Go through the listing below and list every line with "TravBudd".

----------------

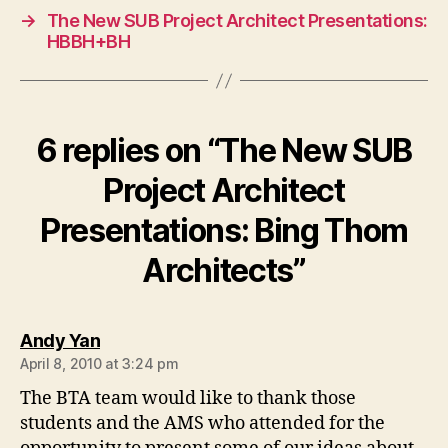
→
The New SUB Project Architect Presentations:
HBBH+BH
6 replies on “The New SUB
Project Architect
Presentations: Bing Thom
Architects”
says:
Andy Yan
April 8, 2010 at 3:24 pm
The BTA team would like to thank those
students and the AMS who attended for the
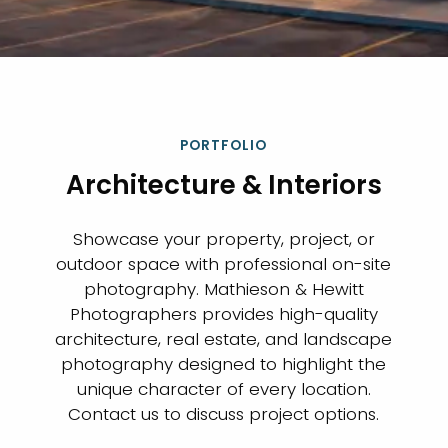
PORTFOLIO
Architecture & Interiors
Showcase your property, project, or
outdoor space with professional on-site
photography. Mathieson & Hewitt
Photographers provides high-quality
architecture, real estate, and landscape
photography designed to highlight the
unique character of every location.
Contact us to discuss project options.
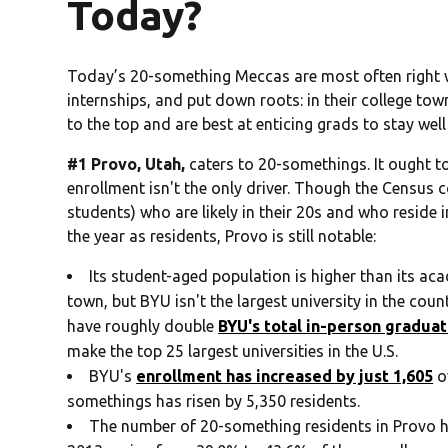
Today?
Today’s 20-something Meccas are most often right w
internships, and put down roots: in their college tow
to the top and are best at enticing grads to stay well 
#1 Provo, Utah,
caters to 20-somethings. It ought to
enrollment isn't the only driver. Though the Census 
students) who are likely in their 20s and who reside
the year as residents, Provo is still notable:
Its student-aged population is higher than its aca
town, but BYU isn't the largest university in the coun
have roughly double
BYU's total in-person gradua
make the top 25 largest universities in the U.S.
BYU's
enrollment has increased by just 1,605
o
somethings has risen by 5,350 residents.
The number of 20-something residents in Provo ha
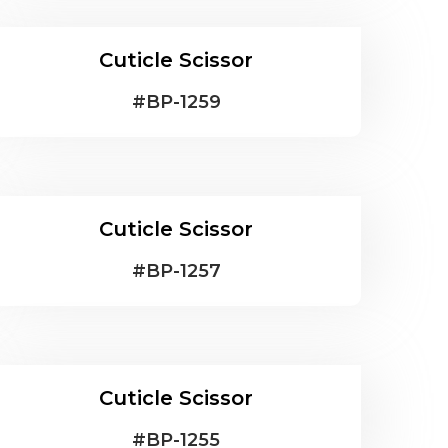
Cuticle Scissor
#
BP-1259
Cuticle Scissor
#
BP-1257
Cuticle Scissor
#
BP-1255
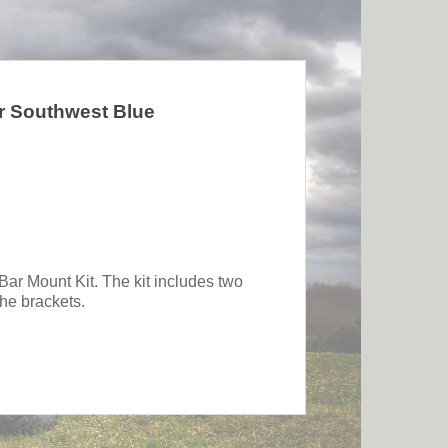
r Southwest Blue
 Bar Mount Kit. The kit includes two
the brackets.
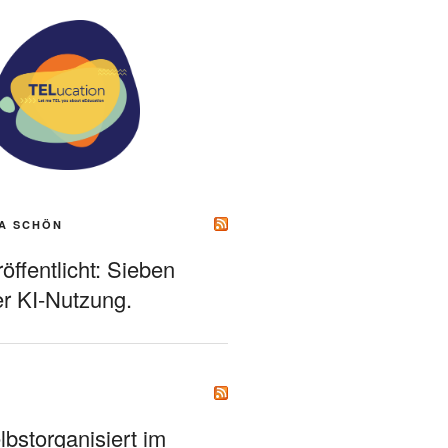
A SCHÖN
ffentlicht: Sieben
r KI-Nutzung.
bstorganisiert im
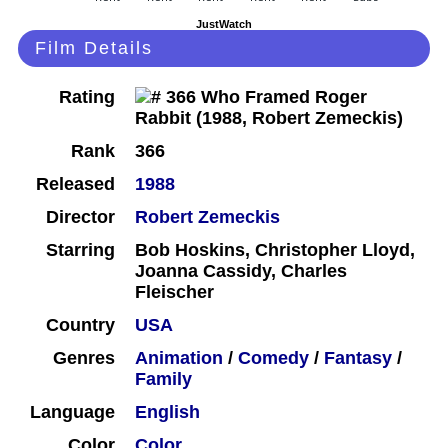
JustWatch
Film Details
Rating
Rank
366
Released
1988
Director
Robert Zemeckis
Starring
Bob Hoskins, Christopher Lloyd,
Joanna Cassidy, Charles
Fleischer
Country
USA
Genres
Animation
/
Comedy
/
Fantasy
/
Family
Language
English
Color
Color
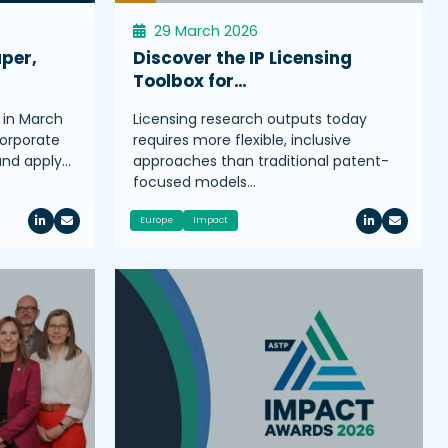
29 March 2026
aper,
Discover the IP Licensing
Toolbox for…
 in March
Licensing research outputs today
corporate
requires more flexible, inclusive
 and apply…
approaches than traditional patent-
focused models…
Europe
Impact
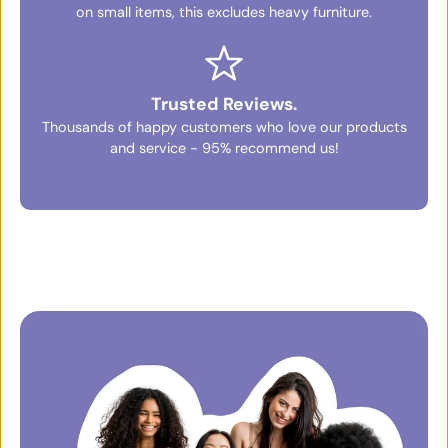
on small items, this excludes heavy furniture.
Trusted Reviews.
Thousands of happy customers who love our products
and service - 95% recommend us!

----------------

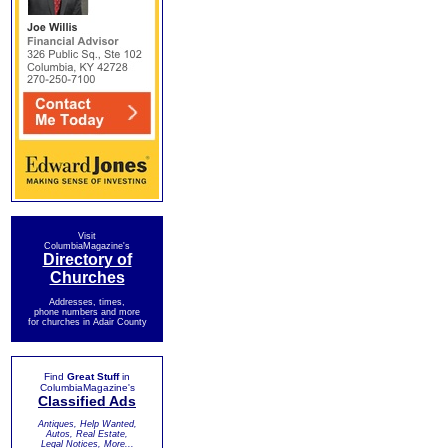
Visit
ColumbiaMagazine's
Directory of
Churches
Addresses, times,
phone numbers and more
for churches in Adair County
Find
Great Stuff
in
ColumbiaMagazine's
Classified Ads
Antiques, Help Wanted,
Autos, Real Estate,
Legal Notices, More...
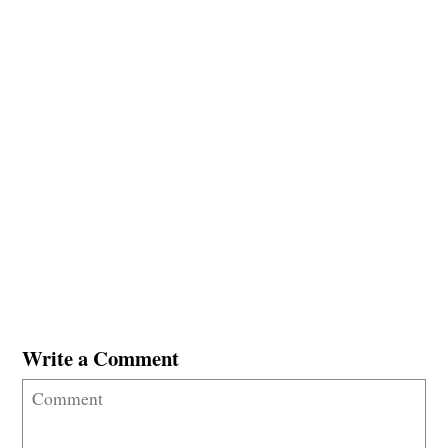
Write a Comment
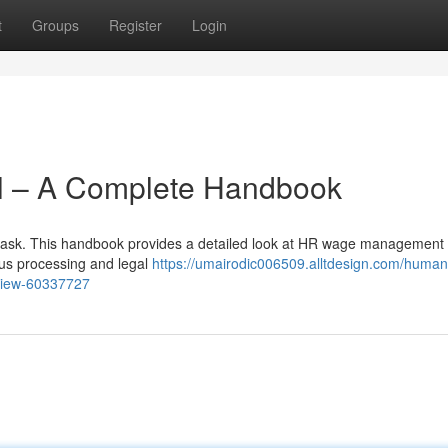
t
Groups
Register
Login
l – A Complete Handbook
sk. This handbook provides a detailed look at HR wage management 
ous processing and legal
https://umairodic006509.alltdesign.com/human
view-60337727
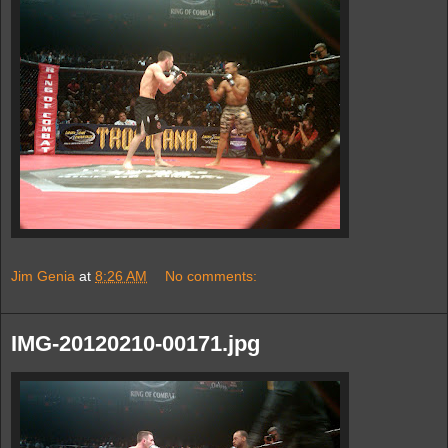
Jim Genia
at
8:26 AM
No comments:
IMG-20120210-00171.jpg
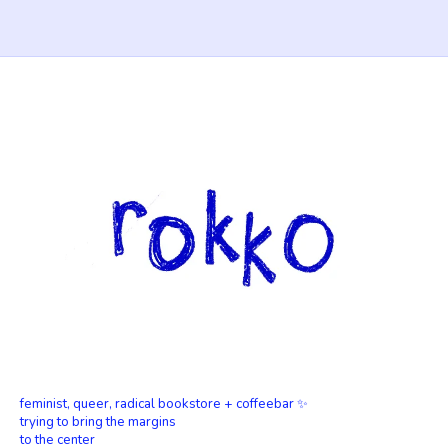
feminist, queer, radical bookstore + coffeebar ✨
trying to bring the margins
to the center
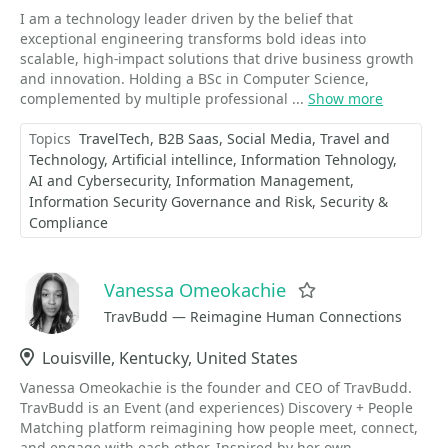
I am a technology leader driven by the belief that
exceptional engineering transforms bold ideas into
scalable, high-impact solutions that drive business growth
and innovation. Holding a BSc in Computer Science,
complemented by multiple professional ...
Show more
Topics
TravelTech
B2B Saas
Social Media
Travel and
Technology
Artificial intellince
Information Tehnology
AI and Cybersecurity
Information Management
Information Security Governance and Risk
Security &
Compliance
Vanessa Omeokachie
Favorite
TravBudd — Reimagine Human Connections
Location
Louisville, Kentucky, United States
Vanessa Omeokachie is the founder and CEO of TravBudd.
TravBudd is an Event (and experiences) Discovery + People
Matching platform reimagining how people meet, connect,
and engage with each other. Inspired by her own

----------------

ANSWER SPACE:
TravBudd — Reimagine Human Connections
Vanessa Omeokachie is the founder and CEO of TravBudd.
TravBudd is an Event (and experiences) Discovery + People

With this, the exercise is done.